In terms of the scatter diagram of observed values of \(X\) and \(Y\), the result is saying that the best predictor of \(Y\) given \(X\), by the criterion of smallest mean squared error, is the average of the vertical strip at the given value of \(X\).

22.2.3. Conditional Variance

Calculations “within a vertical strip” are calculations given the value of \(X\). For example, to predict \(Y\) for a given value of \(X\), the least squares predictor is the “center of the vertical strip” \(b(X) = E(Y \mid X)\).

The error in this estimate can be quantified by calculating the “variance in the vertical strip”, that is, the mean squared error within the vertical strip.

Formally, the mean squared error “within a strip” is defined as the random variable

\[ Var(Y \mid X) ~ = ~ E\big{(} (Y - b(X))^2 \mid X \big{)} \]

This random variable is a function of \(X\) and is called the conditional variance of \(Y\) given \(X\). Its value at \(x\) is \(Var(Y \mid X=x)\), that is, the variance of the values of \(Y\) in the vertical strip at \(x\).

Let’s return to the language of prediction. Given \(X\), the mean squared error of the predictor \(b(X)\) is the conditional variance \(Var(Y \mid X)\).

So, given \(X\), the root mean squared error or rms error is the SD of the vertical strip, that is, the conditional SD of \(Y\) given \(X\):

\[ SD(Y \mid X) ~ = ~ \sqrt{Var(Y \mid X)} \]

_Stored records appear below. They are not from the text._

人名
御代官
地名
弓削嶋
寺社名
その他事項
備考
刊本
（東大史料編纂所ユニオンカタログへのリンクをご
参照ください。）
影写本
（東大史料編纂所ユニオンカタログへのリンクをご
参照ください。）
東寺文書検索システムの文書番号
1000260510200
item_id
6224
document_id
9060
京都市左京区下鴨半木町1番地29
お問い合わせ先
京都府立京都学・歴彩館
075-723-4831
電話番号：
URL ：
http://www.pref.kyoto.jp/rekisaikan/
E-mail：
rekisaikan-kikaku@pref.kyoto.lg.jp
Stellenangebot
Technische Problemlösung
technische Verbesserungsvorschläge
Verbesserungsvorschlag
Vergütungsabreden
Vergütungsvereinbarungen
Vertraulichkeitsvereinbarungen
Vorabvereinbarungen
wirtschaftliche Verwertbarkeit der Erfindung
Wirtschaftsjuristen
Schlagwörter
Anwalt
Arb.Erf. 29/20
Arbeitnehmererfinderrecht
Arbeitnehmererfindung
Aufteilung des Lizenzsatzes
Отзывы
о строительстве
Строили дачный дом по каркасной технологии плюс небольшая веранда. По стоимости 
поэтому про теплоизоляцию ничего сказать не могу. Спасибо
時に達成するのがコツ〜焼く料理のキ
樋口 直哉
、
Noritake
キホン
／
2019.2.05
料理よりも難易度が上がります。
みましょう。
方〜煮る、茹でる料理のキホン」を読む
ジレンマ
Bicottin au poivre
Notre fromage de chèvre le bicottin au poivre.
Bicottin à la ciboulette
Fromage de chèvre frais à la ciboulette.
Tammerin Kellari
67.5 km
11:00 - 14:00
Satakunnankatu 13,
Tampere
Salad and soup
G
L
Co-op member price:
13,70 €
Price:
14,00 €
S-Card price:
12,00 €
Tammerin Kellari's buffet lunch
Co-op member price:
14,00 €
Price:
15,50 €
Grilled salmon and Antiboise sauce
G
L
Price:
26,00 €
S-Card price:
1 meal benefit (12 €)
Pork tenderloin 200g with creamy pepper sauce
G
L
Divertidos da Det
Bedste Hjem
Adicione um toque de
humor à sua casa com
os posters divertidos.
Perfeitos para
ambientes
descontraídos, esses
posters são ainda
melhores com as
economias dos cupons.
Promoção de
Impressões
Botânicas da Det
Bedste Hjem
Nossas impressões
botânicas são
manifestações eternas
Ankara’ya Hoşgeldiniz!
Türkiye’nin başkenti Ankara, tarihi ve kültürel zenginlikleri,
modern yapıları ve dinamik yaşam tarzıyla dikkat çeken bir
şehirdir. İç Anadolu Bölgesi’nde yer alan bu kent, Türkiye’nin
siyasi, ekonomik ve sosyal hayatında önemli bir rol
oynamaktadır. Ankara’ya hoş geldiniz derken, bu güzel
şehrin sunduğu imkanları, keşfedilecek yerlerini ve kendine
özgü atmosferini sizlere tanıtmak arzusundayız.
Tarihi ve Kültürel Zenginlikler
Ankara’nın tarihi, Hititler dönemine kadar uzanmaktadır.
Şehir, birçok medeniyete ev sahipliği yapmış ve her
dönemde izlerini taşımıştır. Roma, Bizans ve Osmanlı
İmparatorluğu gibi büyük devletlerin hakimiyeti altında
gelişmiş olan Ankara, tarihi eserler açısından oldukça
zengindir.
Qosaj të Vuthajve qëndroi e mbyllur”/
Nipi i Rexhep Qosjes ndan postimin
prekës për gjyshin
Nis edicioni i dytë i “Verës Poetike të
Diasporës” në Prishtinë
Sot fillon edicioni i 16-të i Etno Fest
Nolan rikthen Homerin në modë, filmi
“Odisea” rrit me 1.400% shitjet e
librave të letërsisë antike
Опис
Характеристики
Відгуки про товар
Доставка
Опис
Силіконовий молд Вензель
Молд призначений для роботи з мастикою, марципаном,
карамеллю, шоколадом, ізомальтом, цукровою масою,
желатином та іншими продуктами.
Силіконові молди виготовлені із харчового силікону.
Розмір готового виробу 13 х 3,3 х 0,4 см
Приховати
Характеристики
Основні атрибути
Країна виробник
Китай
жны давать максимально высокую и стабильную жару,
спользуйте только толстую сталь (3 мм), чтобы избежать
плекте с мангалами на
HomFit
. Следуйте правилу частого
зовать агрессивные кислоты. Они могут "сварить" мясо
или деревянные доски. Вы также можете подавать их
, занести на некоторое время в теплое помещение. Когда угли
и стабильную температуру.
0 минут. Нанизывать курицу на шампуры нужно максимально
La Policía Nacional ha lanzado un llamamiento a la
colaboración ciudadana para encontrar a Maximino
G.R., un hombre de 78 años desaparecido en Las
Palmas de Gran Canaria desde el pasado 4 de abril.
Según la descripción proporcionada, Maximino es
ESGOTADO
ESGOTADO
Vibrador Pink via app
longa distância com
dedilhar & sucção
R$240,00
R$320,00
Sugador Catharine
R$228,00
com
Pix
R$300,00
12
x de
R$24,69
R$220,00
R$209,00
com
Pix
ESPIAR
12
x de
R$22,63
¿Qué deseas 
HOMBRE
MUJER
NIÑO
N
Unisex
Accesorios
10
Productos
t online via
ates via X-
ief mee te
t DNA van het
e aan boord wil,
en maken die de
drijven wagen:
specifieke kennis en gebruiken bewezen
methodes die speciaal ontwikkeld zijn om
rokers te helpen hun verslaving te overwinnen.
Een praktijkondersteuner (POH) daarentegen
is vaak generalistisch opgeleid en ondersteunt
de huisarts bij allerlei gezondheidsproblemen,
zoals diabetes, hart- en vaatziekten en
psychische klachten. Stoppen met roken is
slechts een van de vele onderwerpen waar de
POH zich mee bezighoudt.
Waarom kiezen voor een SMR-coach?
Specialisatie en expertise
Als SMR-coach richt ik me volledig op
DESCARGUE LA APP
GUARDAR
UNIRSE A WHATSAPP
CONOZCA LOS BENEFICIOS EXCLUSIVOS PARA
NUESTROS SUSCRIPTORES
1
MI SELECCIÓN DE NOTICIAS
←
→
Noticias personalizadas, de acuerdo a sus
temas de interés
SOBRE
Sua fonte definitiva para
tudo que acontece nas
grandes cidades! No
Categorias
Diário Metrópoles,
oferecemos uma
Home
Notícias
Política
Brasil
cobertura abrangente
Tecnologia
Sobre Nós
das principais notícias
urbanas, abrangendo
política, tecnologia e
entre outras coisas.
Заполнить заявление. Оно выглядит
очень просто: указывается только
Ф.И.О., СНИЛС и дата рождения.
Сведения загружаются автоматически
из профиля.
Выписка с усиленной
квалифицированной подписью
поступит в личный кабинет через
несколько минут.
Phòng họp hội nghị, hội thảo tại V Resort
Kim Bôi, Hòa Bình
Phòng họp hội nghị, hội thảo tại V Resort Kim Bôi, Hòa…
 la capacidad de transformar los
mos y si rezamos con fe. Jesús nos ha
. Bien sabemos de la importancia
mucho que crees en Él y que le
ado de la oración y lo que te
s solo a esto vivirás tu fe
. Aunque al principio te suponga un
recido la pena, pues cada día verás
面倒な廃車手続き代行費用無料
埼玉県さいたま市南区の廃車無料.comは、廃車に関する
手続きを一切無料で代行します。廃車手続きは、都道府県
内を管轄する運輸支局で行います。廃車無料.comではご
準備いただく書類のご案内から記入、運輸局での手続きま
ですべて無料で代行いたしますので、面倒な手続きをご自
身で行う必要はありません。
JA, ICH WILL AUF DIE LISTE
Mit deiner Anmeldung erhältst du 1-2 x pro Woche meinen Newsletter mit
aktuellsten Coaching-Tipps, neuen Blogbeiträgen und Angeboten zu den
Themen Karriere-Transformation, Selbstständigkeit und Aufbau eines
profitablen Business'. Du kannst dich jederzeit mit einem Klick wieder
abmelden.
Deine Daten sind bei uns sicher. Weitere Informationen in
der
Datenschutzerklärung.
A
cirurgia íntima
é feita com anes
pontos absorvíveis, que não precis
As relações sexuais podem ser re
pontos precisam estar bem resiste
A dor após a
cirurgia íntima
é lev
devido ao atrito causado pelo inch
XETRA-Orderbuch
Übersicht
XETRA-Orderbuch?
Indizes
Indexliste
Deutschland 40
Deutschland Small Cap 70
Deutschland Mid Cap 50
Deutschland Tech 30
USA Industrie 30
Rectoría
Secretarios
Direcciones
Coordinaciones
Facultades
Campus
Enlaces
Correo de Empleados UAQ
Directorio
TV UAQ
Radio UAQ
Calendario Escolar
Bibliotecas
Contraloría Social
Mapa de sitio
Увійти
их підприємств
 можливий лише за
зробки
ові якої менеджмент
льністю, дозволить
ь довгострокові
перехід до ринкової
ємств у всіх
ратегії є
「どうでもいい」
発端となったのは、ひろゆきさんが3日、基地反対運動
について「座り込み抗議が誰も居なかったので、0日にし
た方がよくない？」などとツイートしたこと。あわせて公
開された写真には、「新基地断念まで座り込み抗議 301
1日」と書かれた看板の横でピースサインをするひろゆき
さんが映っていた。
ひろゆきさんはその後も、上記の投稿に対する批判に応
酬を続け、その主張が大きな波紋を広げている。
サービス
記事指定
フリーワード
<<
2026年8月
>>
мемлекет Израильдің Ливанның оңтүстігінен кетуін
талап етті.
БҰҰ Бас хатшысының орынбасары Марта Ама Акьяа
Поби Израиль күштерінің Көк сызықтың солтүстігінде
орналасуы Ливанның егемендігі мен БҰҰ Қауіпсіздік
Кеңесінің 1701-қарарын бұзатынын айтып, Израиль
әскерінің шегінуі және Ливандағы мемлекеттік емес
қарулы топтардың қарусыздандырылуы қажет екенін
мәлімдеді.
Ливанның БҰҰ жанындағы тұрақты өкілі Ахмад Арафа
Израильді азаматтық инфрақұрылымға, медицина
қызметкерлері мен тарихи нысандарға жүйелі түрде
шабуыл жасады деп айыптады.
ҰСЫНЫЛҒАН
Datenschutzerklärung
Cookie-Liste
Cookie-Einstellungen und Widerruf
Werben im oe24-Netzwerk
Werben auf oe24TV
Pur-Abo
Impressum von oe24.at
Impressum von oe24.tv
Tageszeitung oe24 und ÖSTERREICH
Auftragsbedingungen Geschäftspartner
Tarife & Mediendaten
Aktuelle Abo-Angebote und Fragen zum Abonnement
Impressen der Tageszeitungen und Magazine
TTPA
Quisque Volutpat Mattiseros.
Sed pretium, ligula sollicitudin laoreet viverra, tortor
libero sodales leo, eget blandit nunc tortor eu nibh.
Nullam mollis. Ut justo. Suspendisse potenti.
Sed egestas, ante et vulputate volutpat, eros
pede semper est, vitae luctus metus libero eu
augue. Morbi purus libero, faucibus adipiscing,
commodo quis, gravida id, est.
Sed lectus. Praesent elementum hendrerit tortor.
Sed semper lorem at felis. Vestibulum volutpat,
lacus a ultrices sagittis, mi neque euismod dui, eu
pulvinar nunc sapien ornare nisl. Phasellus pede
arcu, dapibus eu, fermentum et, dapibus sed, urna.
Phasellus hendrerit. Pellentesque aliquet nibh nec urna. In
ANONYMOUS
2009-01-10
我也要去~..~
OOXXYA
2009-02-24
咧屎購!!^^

The value of this random variable measures the variability within the strip at the given value of \(X\).

A homoscedastic scatter diagram is one for which this conditional SD is essentially a constant, that is, if \(SD(Y \mid X=x)\) is pretty much the same for all \(x\). If not, the scatter is called heteroscedastic.

22.2.4. The Value of the MSE

Overall across the entire scatter diagram, the mean squared error of the predictor \(b(X)\) is the average of the mean squared errors in the individual strips. This is intuitively clear and can be established by applying iterated expectation to the definition of mean squared error.

\[\begin{split} \begin{align*} MSE(b) ~ &= ~ E\big{(}\big{(}Y - b(X)\big{)}^2\big{)} \\ &= ~ E\Big{(} E\big{(}\big{(}Y - b(X)\big{)}^2\big{)} \mid X \big{)} \Big{)} \\ &= ~ E\big{(} Var(Y \mid X) \big{)} \end{align*} \end{split}\]

That is, the mean squared error of the least squares predictor is the expectation of the conditional variance.

22.2.5. The Shape of the Scatter

Notice that the results in this section make no assumption about the joint distribution of \(X\) and \(Y\). The scatter diagram of the generated \((X, Y)\) points can have any arbitrary shape.

So it seems as though the question of prediction has been settled once and for all: if you want the least squares predictor, use conditional expectation. However, the functional form of the conditional expectation of \(Y\) given \(X\) depends on the joint distribution of \(X\) and \(Y\) (which also determines the shape of the scatter diagram), and is not always straightforward to find.

So data scientists also find least squares estimates among smaller classes of estimates, the most common class being the set of linear functions of the given variable. This is called linear regression and is the topic of a later chapter.